Taking a look at how the Firebase real-time database is structured, there are two main components: the mode, and the room. The room is appended with an unique room name and stores all changes that are made to the code editor. History is persisted until the end of the peer programming session. The mode stores the real-time language choice that both users have chosen. For example, if both users agree on Java, then the mode will similarly be persisted to the real-time database. This helps to ensure that both users are programming in the same language at any point in time of the peer programming session.
Here, we can see how an update is propagated to all peers in real-time. Whenever there is a change in the contents of the code editor, the client’s code editor will capture a snapshot of its current state, before pushing it to the Firebase Real-time database. The same snapshot will then be pushed to observers that are subscribed to the same “room” (i.e. the other matched user) and replace the contents of his / her code editor. The same thing happens when the other user now makes a change to his / her code editor. Resultingly, both the selected modes, as well as the contents of the code editor are synced in real-time.

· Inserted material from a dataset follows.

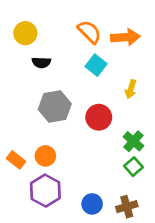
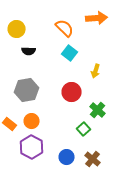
orange arrow: (125, 37) -> (97, 18), moved
gray hexagon: (55, 107) -> (27, 90), moved
green square: (133, 167) -> (84, 129), moved
brown cross: (127, 207) -> (93, 159), turned -35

Wew support the following four language modes are supported on our CodeMirror editor. The default mode when users first begin their session will be set as Javascript. Users can toggle to change the language at any point in time, but the code editor will be reset (i.e. all written code will be lost).
Endpoint URL: https://judge0-ce.p.rapidapi.com/submissions
Our peer-programming page incorporates basic code compilation features for the four languages that we support. We rely on the Judge0 service, which is a robust, scalable, and open-source online code execution system. Some of the reasons why we chose Judge0 are outlined below:
We decided to rely on the deployment of the Judge0 container on RapidAPI’s service, which provides managed API endpoint services with auto-scaling capabilities.
The diagram above shows how Judge0 works. First, when code compilation is required, the client will have to initiate a first request to send the code to Judge0’s service via a POST API call. Judge0 will then return the client with a token, which the client can then utilise in order to check the status of his / her previous submission. Once the submission has been compiled and executed, the status will update, and the client can then obtain the output of the compilation. This two-step process means that compilation of code can be largely asynchronous. The client does not have to wait for Judge0 to be finished with compilation before moving ahead with other tasks. It can simply send the request, process other information, and then only poll for the output at a later date and time. We set a time limit of 2 seconds, as well as memory and stack limits to prevent users from impacting the overall functionality of the Judge0 service. This is unlikely to happen, given that most programming interview questions are set precisely to encourage students to think of solutions with the least space complexities, and which are also reasonable to solve within a short interview session.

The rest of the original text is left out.